Fedora's distro `rustc` rejects any std it didn't build, and Fedora ships no musl std),
provision the toolchain via its own version manager (`rustup` + `rustup target add …`)
so compiler and std always match.
---
## 6. Gotchas worth pre-empting
These cost a deploy round-trip each; encode them up front.
- **`rsync` won't create a missing destination directory** for a single-file copy. On
Fedora, `/etc/sysusers.d` and `/etc/firewalld/services` don't exist by default (only
the `/usr/lib` variants ship). Add `--mkpath` to file pushes so the root-side rsync
creates the parent.
- **firewalld only learns a freshly-shipped custom service after `--reload`.** Querying
or adding it to the runtime before reloading fails `INVALID_SERVICE`. Order:
rsync the XML → `firewall-cmd --reload``--query-service` → (if absent)
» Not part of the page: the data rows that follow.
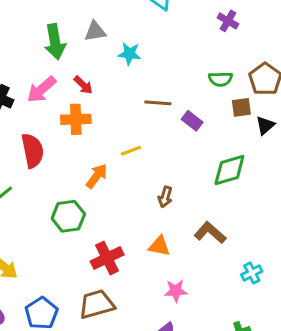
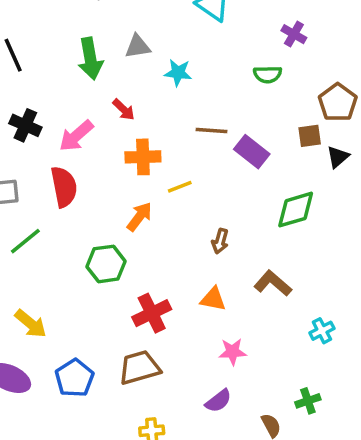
green semicircle: (220, 79) -> (268, 74), moved
pink arrow: (41, 89) -> (76, 136), moved
orange cross: (76, 119) -> (143, 157), moved
purple rectangle: (192, 121) -> (252, 152), size x1.4

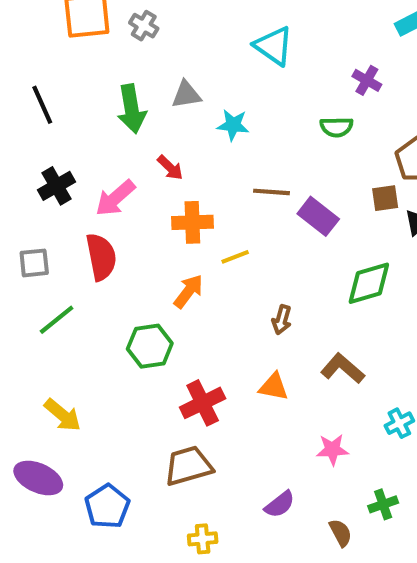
black cross: (25, 125) -> (57, 186), turned 36
pink star: (232, 352) -> (332, 450), moved
blue pentagon: (75, 378) -> (107, 506), moved

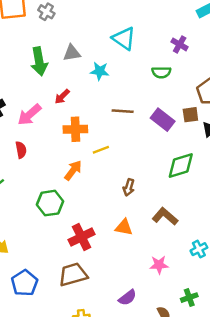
cyan triangle: (274, 46) -> (124, 38), moved
red arrow: (170, 168) -> (62, 97), turned 91
purple rectangle: (318, 216) -> (163, 120), moved
red semicircle: (101, 257) -> (21, 150), size x0.6
blue pentagon: (107, 506) -> (25, 283), moved

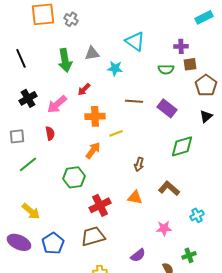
purple cross: (180, 44) -> (181, 46), turned -32
brown square: (190, 115) -> (190, 64), moved

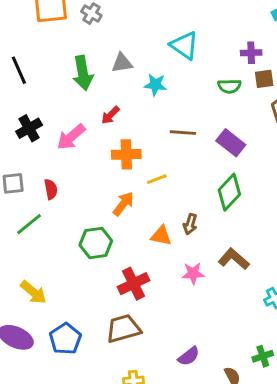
red semicircle: (50, 133) -> (51, 189), moved
green diamond: (182, 146) -> (229, 192), moved, turned -30
orange triangle: (135, 197) -> (161, 236), moved
pink star: (164, 228) -> (193, 273), moved

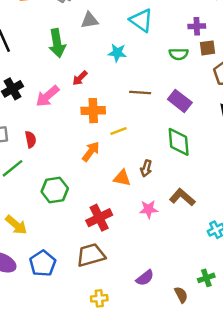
gray triangle: (122, 63) -> (90, 20), moved
green diamond: (229, 192) -> (179, 142), turned -48
green hexagon: (96, 243) -> (55, 190), moved

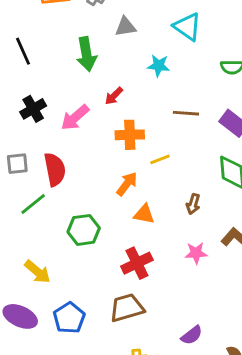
red semicircle: (31, 139) -> (55, 169), size x1.6
orange triangle: (122, 178) -> (144, 214), moved

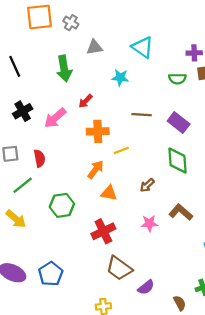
red semicircle: (55, 169) -> (39, 158), size x0.7
brown arrow: (193, 204) -> (147, 185), turned 32
yellow arrow: (37, 272) -> (16, 219), moved
brown trapezoid: (127, 308) -> (119, 268), moved, turned -128

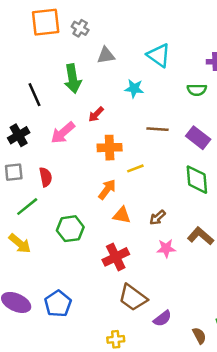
black line: (15, 66) -> (35, 95), moved
black cross: (23, 111) -> (19, 135), moved
brown arrow: (147, 185) -> (158, 218), moved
`--add-service --permanent``--reload`.
- **nginx `sites-enabled` holds only symlinks.** rsync vhost configs to
`sites-available/` and `ln -sfn` them into `sites-enabled/`. (The include is often
one level removed: `nginx.conf``conf.d/*.conf` → a `sites-enabled.conf` that does
`include …/sites-enabled/*.conf;`.) `nginx -t` before reload; a bad config left on
disk also breaks unrelated `systemctl reload nginx` calls (e.g. cert-renewal hooks).
- **glibc skew:** a binary built on a newer host won't run on an older target. Build
static (musl) or build on a runner no newer than the oldest target.
- **`semanage port -a` on an already-labelled port** prints "already defined, modifying
instead" and reassigns; guard with `semanage port -l | grep` so re-runs are no-ops.
- **`Type=notify` units** must actually send `READY=1` (`sd_notify`) or `systemctl
restart` blocks until `TimeoutStartSec`. The daemon sends it after it finishes binding.
---
## 7. Relationship to generic.md
This model reuses §8 (service accounts, hardened units), §9 (named firewalld services),
§10 (SELinux), and §11 (PKI/cert paths) unchanged — it only swaps *how* the assets get
onto the host (CI + `gitea_ci` + scoped sudo, instead of `deploy.sh` + operator sudo).
The `asset/` layout from §6 is the same, minus `manifest.yml`. Per-service TLS for
mesh-only nginx vhosts is covered in `internal-tls.md`.